Some of you will have no idea what that title means, so that’s as good a reason as any to READ THIS BLOG, is it not? 😊
The title refers to what may, on first glance, be conflicting time management methodologies. GTD is ‘Getting Things Done’, explained in the excellent book of the same name by David Allen. (Make sure you buy the 21st Century update.)
GTD is a list-based system. (Now it gets complicated.) The idea is to collect all your unfinished business, including ‘projects’ which Allen defines as anything that requires more than one step to complete. Having done that, you go through the list and complete all 2-minute jobs. Then you are left with a list of things which you can (usually) only do in a certain place, at a certain time, with a certain person, etc. For example, some of the things may be tasks you can only do ‘At Computer’ so they would then be listed on a list entitled ‘At Computer’. Or ‘At Shops’ for shopping, or ‘In London’, and so on. Time- and day-specific tasks – and ONLY those – go on a calendar (diary page). The lists should have on them only ‘next actions’, the things you have to do next to get the projects done.
That really is an idiot’s guide, and Allen’s system has a lot of thought/psychology and method behind it which this little blog can’t cover.
The Covey/Hobbs system is values/mission-based, and further sub-categorised into Roles. Your mission dictates your activities, which are carried out through the roles you perform in life. For example, I am a trainer, investigator, driving coach, speakers club president, company director unconnected to those other roles, and family bod. You create your goals in role-context, then plan execution of bits of your goals into your planner as priorities. (I’ve explained this before and it’s explained fully in my FREE BOOK.)
Zealots in either case would argue for their preferred option. GTD-philes would argue that lists equate to freedom while Covey/Hobbs is restrictive. Covey/Hobbs would argue their way supports a sense of meaning and peace, while GTD is ‘just’ about productivity, and productivity is not as important as meaning. Deeper analysis would identify further objections to the opposing philosophy, and more supporting evidence for the preferred way. Who has time?
I have a different outlook. I think the GTD Way of collecting all your incompletes, doing the resulting 2-minute jobs and planning the others is an excellent way to get control, while the Covey/Hobbs method is an excellent way of keeping control once you have got it.
My evidence?
People have asked me how I manage so many responsibilities (job, home, family, IAM, IPI, Cardiff Speakers Club,) and my answer is that I can do this because of my mastery of the Covey/Hobbs method, but if I was to take on those responsibilities all at once I would start with GTD until I got things compartmentalised.

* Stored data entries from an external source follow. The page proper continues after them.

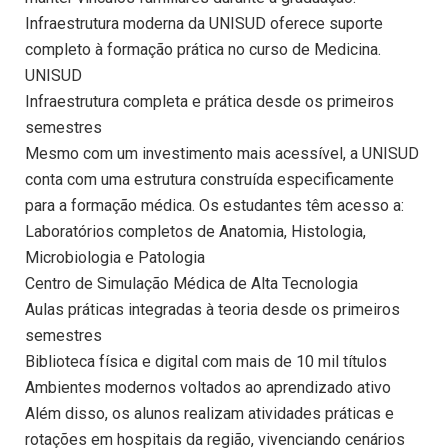
Infraestrutura moderna da UNISUD oferece suporte
completo à formação prática no curso de Medicina.
UNISUD
Infraestrutura completa e prática desde os primeiros
semestres
Mesmo com um investimento mais acessível, a UNISUD
conta com uma estrutura construída especificamente
para a formação médica. Os estudantes têm acesso a:
Laboratórios completos de Anatomia, Histologia,
Microbiologia e Patologia
Centro de Simulação Médica de Alta Tecnologia
Aulas práticas integradas à teoria desde os primeiros
semestres
Biblioteca física e digital com mais de 10 mil títulos
Ambientes modernos voltados ao aprendizado ativo
Além disso, os alunos realizam atividades práticas e
rotações em hospitais da região, vivenciando cenários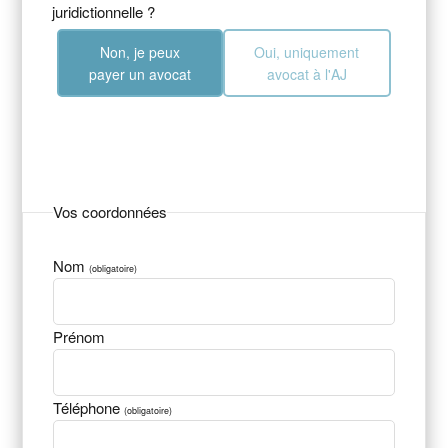
juridictionnelle ?
Non, je peux
Oui, uniquement
payer un avocat
avocat à l'AJ
Vos coordonnées
Nom
(obligatoire)
Prénom
Téléphone
(obligatoire)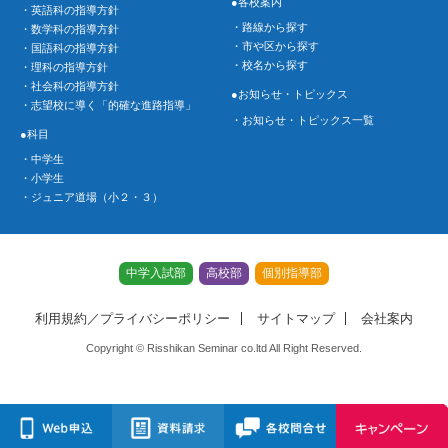
●各校案内
・英語科の指導方針
・路線から探す
・数学科の指導方針
・市や区から探す
・国語科の指導方針
・校名から探す
・理科の指導方針
・社会科の指導方針
●お知らせ・トピックス
・志望校に導く「的確な進路指導」
・お知らせ・トピックス一覧
●科目
・中学生
・小学生
・ジュニア道場（小２・３）
中学入試部
高校部
個別指導部
利用規約／プライバシーポリシー
サイトマップ
会社案内
Copyright © Risshikan Seminar co.ltd All Right Reserved.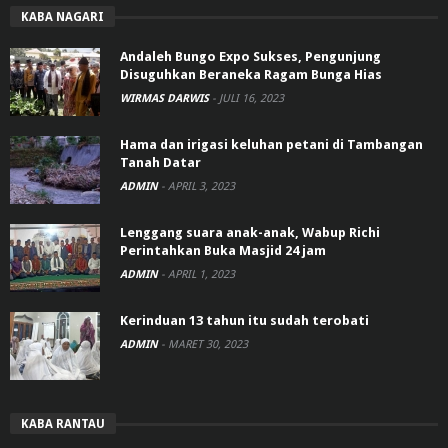
KABA NAGARI
Andaleh Bungo Expo Sukses, Pengunjung
Disuguhkan Beraneka Ragam Bunga Hias
WIRMAS DARWIS
-
JULI 16, 2023
Hama dan irigasi keluhan petani di Tambangan
Tanah Datar
ADMIN
-
APRIL 3, 2023
Lenggang suara anak-anak, Wabup Richi
Perintahkan Buka Masjid 24 jam
ADMIN
-
APRIL 1, 2023
Kerinduan 13 tahun itu sudah terobati
ADMIN
-
MARET 30, 2023
KABA RANTAU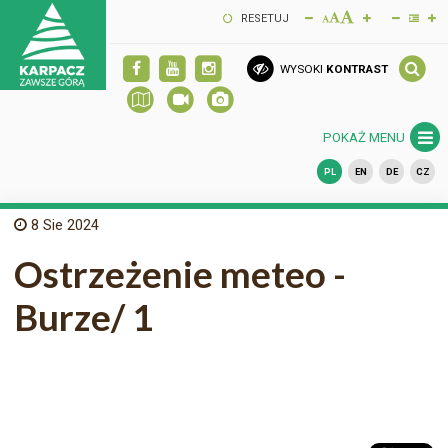
RESETUJ
WYSOKI
KONTRAST
POKAŻ MENU
PL
EN
DE
CZ
8
Sie 2024
Ostrzeżenie meteo -
Burze/ 1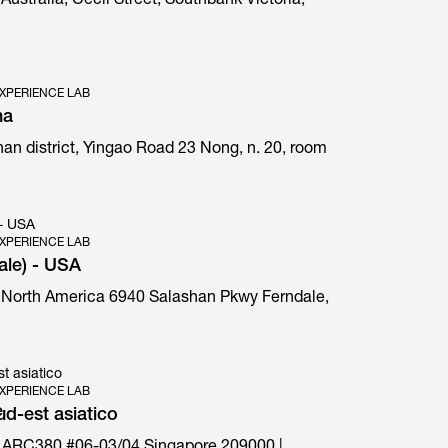
Australia, Cecil Street, Southbank Victoria,
XPERIENCE LAB
na
an district, Yingao Road 23 Nong, n. 20, room
E1 Prima special edition
 - USA
XPERIENCE LAB
ale) - USA
 North America 6940 Salashan Pkwy Ferndale,
t asiatico
XPERIENCE LAB
e
d-est asiatico
 ARC380 #06-03/04 Singapore 209000 |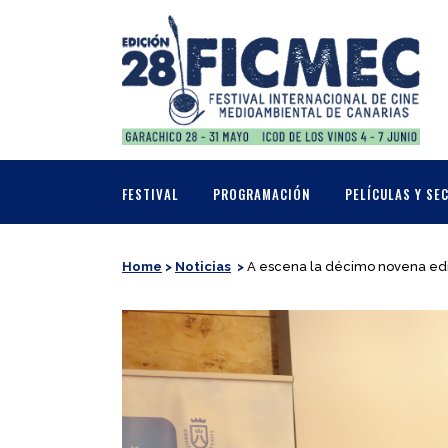
FESTIVAL
PROGRAMACIÓN
PELÍCULAS Y SE
Home
>
Noticias
>
A escena la décimo novena ed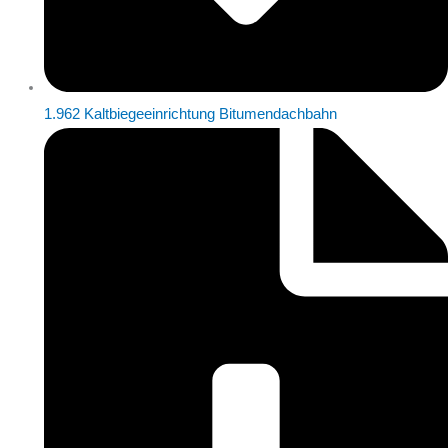
1.962 Kaltbiegeeinrichtung Bitumendachbahn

I feel this way because both GTD and Covey/Hobbs promote
- planning at the start of a week,
- scheduling the things that can or could be done at a particular time (your priorities, which can include your personal priorities),
- then making lists of the things that need to be done but which have no appointed time.
Both require knowing the end result in advance and deciding what to do about it next. Overthinking it may identify one as requiring ‘task-to-objective’ thinking while the other would be seen as having an ‘objective-to-task’ perspective but in all practicality, they end up being the same process, which is asking “What I gotta do to get what I wanna get?” and then planning to do that action, somewhere.
GTD would have you put them on separate lists, whereas Covey/Hobbs would have you actually plan them into a day. Both philosophies advocate carrying the system with you. GTD would say separate lists obviate re-writing that which is not done, while the alternative is to rewrite unfinished tasks in the next day’s list. (Which takes seconds, or even less if you’re a digi-planner. Oh, the time saved……)
And that, lorries and gelatines, is the only difference. Which is hardly a difference over which one should declare war.
As always, my advice would be to master your preferred method and leave the other well alone, because there is a tendency to try and do both at the same time and when you do that your head gets cluttered – which defeats the objective of either style.
Pick one. Master it. And reap the rewards.
Oh, and unlike all those GTD examples of people who get an e-mail a minute (and I have never, ever met one), I get about 10 a day. Makes life a tad easier.